Small World Models
How much do you need to know about a system to control it?
This is a live blog of Lecture 6 of my graduate seminar “Feedback, Learning, and Adaptation.” A table of contents is here.
The backbone of control engineering is the assumption of a reasonably reliable, reasonably simple dynamical system with inputs and outputs. We have to believe that the behavior of the thing we want to steer is consistent enough so that whatever we design in the lab will work on the road.
Now, what exactly do I need to know about this reliably consistent dynamical system to get it to do what I want to do? You want a model of the system that is rich enough to describe everything you might ever see, but small enough so that you can computationally derive control policies and, perhaps, performance guarantees. Simpler system descriptions yield simpler state-estimation and control-design algorithms, both online and offline. What’s the right balance between modeling precision and simplicity? This is the question of system identification.
System identification is the natural place where machine learning and statistics meet control engineering. You need to either estimate parameters of models you believe are true or build predictions of how the system will respond to a string of inputs. What sorts of statistical infrastructure you need varies on your control engineering task
Sometimes you really believe that for all intents and purposes, the system behavior is captured by simple differential equations. An object falling in space without friction will obey Newton’s laws. To identify this system, you just need to measure the object’s mass. Easy peasy.
For more complicated mechanical systems, like quadrotors or simple, slow-moving wheeled vehicles, you still can get away with relatively simple modeling where the geometry of the problem gives you a nice differential equation with a few parameters determined by the build of your drone. In these cases, where you don’t need particularly high performance, you need only break out the ruler to scale to guestimate all of the parameters.
Sometimes you can’t determine the parameters from simple measurements, as environmental conditions dictate their values. For example, coefficients of friction might depend on temperature and the particulars of the flooring. Now you can find the parameters by repeatedly testing your system and running a nonlinear regression to minimize the input-output error.

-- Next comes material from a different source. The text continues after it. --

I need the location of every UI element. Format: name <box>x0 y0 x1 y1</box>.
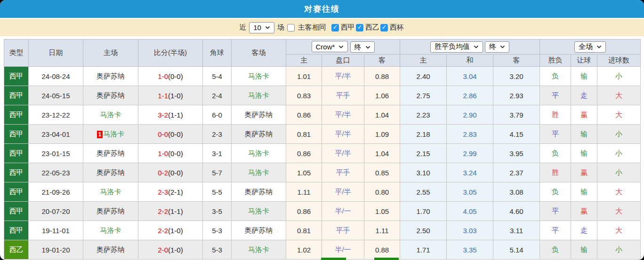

As your problem gets even more complicated, maybe you don’t want to bother building a sophisticated simulator and would be perfectly fine with a “black-box” prediction of outputs from inputs. We’ve developed a zoo of methods to do this sort of prediction. The simplest are the “ARMAX” models, which predict outputs as a linear combination of the past inputs and outputs. You can fit these using least squares. If you want to be fancy, you can even compute nice “state-space” models from these linear ARMAX models, using a family of methods that are called subspace identification. This will yield smaller models and simplify your control synthesis problem.
On the other hand, you can go in a completely different direction and make your time-series predictor nonlinear. You can use a neural network to predict the next output from your history. If you want to get extra fancy, throw a transformer at the problem. I’m sure this will work great and build the best simulator without knowing anything about the problem at all.
So what’s the right level of modeling granularity for your problem? I don’t have a clear answer. In optimal control, the better your estimate, the better your performance. But maybe you care about the minimal amount of information you need to control something. How much is it?
You might think none. We’ve seen in class already that two systems that look completely different in open loop look the same in closed loop. Feedback can correct modeling errors. The simplest example is
Input u[0]=1, and the “x” variable goes to infinity, but the “z” variable goes to zero. However, under the negative state feedback rule “u[t]=-x[t]”, the systems are identical
which both quickly converge to zero.
Negative feedback is powerful and can drive solid performance in the face of huge model uncertainties. If you simply care about robust tracking or homeostatic behavior, perhaps you can get away with the most minimal system identification. Unfortunately, it’s not quite that easy. You can have two systems that look the same in open loop but have completely different closed-loop behavior. Karl Astrom has a relatively simple example that I described in an earlier post. There, one system has a filter between the controller and the state that slightly attenuates the frequencies needed to stabilize the system.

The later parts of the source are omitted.